━━━ Material to process ━━━

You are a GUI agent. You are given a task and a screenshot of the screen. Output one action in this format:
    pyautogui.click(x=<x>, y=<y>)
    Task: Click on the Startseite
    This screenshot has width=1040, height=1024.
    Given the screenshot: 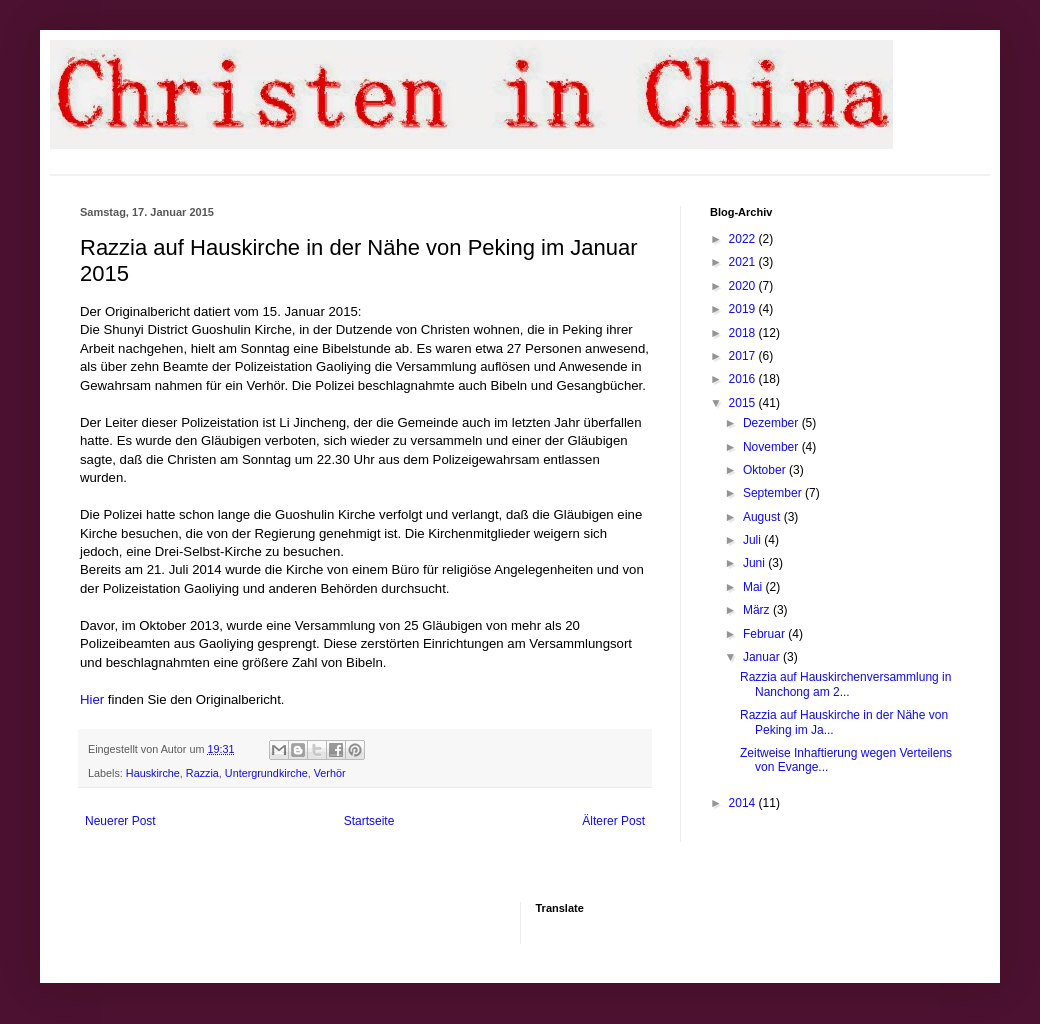 What is the action you would take?
    pyautogui.click(x=369, y=821)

━━━

#### What is expected
Quote, with nothing altered, all lines from the start of the entries to the line that carries "This screenshot has", inclusive.

#### Written answer
You are a GUI agent. You are given a task and a screenshot of the screen. Output one action in this format:
    pyautogui.click(x=<x>, y=<y>)
    Task: Click on the Startseite
    This screenshot has width=1040, height=1024.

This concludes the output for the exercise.